Records contained in a dataset
-- -- --

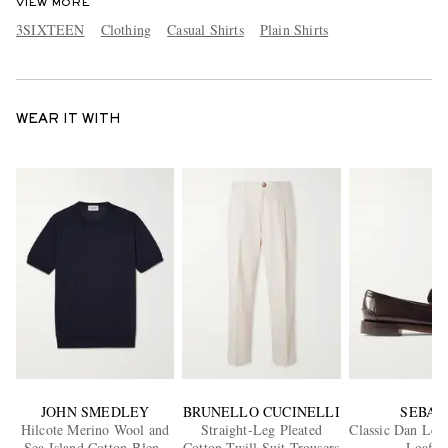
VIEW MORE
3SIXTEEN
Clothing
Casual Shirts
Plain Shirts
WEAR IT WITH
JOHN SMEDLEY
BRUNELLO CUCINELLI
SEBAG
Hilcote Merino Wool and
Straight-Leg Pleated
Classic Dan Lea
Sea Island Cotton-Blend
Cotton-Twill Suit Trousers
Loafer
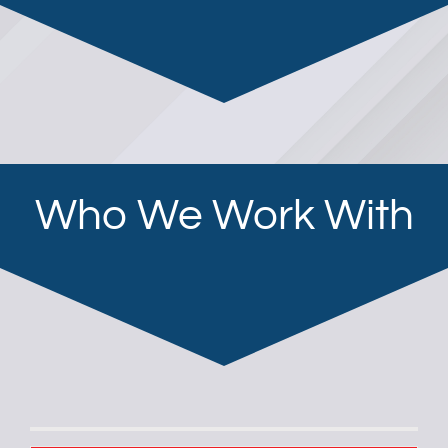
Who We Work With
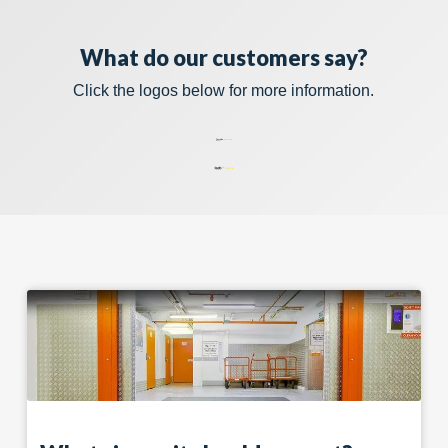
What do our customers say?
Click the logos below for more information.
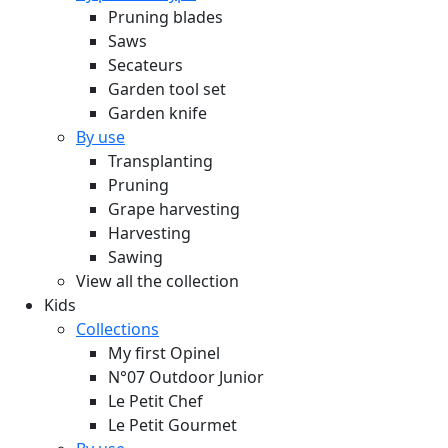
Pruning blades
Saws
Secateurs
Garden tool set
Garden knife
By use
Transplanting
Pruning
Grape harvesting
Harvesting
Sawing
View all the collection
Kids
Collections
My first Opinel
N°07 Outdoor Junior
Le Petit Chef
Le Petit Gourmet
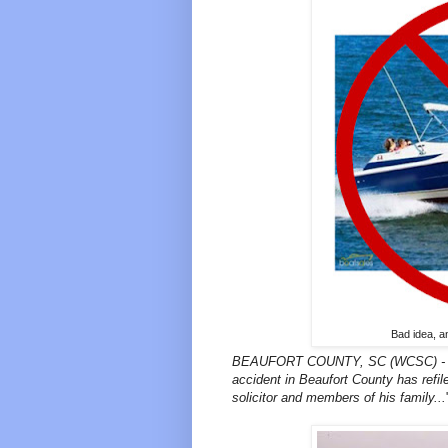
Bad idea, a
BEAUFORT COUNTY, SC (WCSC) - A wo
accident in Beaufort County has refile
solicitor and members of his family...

-- -- --

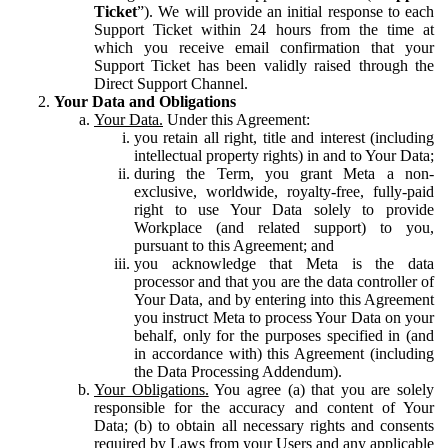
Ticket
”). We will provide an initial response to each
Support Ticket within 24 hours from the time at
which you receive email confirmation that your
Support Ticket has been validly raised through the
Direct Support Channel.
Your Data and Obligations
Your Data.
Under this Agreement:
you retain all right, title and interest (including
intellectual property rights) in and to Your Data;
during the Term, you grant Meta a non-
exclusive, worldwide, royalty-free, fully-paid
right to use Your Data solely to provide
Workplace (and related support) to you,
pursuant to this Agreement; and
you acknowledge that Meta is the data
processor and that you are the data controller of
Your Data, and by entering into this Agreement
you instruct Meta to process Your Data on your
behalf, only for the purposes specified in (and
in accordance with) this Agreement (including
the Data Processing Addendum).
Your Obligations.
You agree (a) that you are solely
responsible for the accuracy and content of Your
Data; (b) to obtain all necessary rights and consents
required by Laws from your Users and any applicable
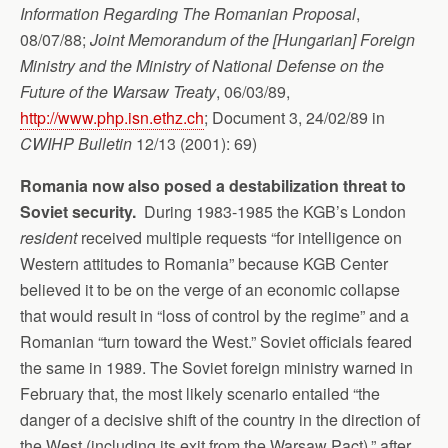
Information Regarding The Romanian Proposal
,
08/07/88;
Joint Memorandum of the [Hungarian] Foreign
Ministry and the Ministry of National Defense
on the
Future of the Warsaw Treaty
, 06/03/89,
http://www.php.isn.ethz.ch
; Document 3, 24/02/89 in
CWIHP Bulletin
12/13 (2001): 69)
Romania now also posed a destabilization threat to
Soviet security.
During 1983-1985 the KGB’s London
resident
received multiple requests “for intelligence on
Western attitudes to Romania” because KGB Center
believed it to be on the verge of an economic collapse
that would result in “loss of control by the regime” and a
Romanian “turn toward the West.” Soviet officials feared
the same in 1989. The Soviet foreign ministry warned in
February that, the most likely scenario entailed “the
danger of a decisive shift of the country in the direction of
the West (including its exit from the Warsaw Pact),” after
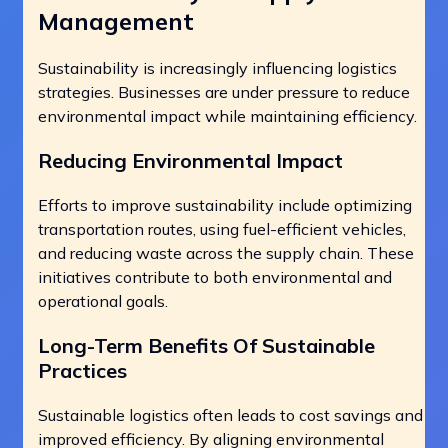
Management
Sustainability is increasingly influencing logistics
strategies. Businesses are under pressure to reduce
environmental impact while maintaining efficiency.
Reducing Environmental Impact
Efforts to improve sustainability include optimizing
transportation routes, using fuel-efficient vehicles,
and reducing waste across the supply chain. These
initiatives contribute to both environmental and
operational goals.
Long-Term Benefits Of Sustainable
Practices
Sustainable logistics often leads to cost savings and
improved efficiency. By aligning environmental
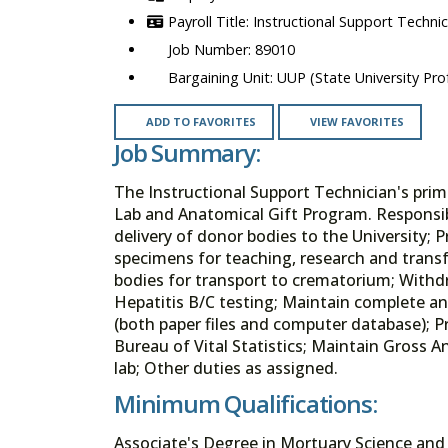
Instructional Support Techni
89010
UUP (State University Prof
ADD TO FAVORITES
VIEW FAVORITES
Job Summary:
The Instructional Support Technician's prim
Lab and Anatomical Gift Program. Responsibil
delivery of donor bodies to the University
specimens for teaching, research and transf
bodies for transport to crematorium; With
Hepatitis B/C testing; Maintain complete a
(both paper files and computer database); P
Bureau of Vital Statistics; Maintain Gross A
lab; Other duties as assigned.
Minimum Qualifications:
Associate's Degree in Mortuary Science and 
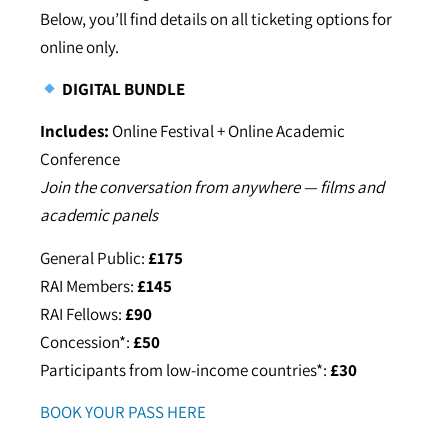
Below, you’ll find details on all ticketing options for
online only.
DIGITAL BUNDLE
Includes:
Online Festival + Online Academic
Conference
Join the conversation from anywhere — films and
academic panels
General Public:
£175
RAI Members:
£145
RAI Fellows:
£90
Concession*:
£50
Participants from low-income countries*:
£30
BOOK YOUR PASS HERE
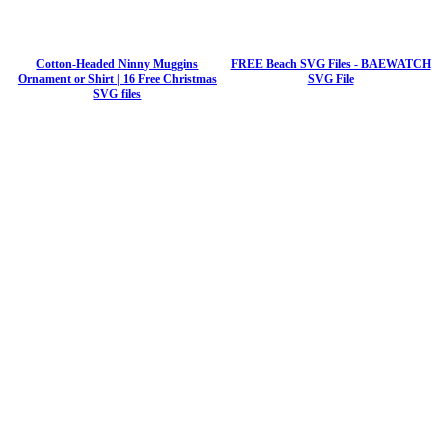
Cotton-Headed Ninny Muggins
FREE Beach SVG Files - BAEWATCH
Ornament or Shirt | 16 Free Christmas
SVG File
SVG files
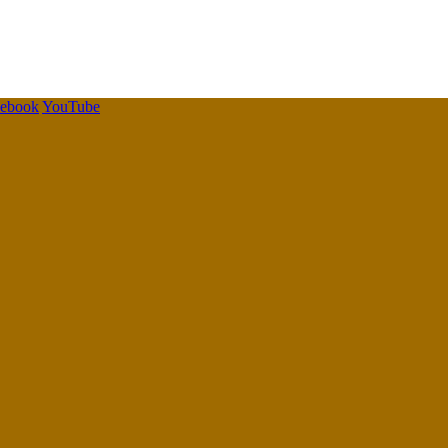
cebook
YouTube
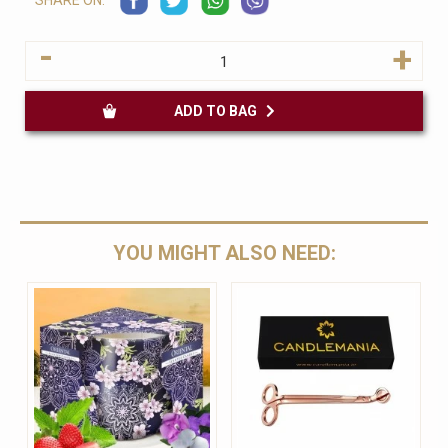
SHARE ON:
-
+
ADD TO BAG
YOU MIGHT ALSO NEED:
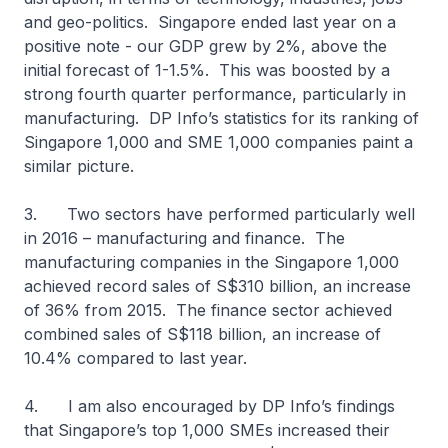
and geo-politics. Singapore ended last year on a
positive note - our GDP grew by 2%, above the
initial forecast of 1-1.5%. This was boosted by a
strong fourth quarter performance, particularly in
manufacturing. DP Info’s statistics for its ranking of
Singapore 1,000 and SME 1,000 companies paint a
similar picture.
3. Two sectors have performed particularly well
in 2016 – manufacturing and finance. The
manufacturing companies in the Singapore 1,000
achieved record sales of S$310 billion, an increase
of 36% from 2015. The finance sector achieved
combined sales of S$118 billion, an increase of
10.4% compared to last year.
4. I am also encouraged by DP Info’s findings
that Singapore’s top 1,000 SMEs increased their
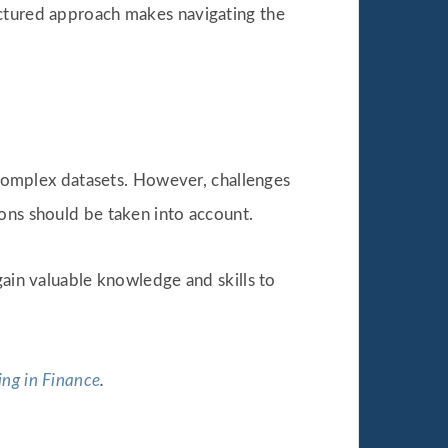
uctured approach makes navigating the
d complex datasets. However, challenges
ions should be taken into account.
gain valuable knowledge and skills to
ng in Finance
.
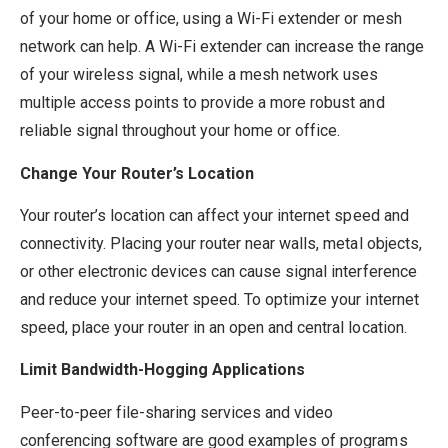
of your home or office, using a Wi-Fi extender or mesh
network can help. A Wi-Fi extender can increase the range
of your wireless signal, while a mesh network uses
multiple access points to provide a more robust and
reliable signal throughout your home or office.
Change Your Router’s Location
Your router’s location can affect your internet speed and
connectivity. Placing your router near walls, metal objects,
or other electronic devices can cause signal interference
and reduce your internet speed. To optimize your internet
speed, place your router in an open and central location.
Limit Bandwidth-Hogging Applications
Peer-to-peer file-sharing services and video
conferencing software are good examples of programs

-- -- --

● **Work item**:
Check each line of the records for the word "Term" and extract those that contain it.

● **Answer for the task**:
during the Term, you grant Meta a non-
Long-Term Benefits Of Sustainable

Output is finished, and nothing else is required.